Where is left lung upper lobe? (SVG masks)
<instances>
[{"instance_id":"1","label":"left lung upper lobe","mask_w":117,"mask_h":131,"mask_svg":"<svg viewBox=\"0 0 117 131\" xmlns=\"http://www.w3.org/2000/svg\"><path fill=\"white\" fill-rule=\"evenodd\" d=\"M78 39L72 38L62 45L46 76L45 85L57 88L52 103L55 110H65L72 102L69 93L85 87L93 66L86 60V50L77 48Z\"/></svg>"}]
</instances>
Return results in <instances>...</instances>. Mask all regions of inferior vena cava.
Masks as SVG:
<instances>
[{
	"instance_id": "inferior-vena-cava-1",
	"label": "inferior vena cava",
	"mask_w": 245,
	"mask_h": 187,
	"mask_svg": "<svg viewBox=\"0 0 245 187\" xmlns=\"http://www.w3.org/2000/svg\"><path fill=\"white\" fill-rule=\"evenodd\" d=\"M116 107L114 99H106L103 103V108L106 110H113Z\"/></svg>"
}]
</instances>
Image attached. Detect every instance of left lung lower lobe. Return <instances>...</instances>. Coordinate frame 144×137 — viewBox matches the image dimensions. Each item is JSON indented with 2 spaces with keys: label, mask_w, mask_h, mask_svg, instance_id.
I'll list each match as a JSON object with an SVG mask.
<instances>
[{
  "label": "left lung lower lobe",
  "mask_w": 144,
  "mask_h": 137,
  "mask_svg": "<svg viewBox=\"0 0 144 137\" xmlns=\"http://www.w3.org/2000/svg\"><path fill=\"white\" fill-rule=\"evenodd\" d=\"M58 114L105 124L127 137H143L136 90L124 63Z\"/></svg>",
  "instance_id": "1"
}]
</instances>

------------------------------------------------

### Task requirements
Please write out exactly the line containing "Return results in" and every line after it through the end of the records, nothing more.

### Answer
Return results in <instances>...</instances>. Mask all regions of inferior vena cava.
Masks as SVG:
<instances>
[{
	"instance_id": "inferior-vena-cava-1",
	"label": "inferior vena cava",
	"mask_w": 245,
	"mask_h": 187,
	"mask_svg": "<svg viewBox=\"0 0 245 187\" xmlns=\"http://www.w3.org/2000/svg\"><path fill=\"white\" fill-rule=\"evenodd\" d=\"M116 107L114 99H106L103 103V108L106 110H113Z\"/></svg>"
}]
</instances>
Image attached. Detect every instance of left lung lower lobe. Return <instances>...</instances>. Coordinate frame 144×137 — viewBox matches the image dimensions. Each item is JSON indented with 2 spaces with keys: label, mask_w, mask_h, mask_svg, instance_id.
I'll list each match as a JSON object with an SVG mask.
<instances>
[{
  "label": "left lung lower lobe",
  "mask_w": 144,
  "mask_h": 137,
  "mask_svg": "<svg viewBox=\"0 0 144 137\" xmlns=\"http://www.w3.org/2000/svg\"><path fill=\"white\" fill-rule=\"evenodd\" d=\"M58 114L105 124L127 137H143L136 90L124 63Z\"/></svg>",
  "instance_id": "1"
}]
</instances>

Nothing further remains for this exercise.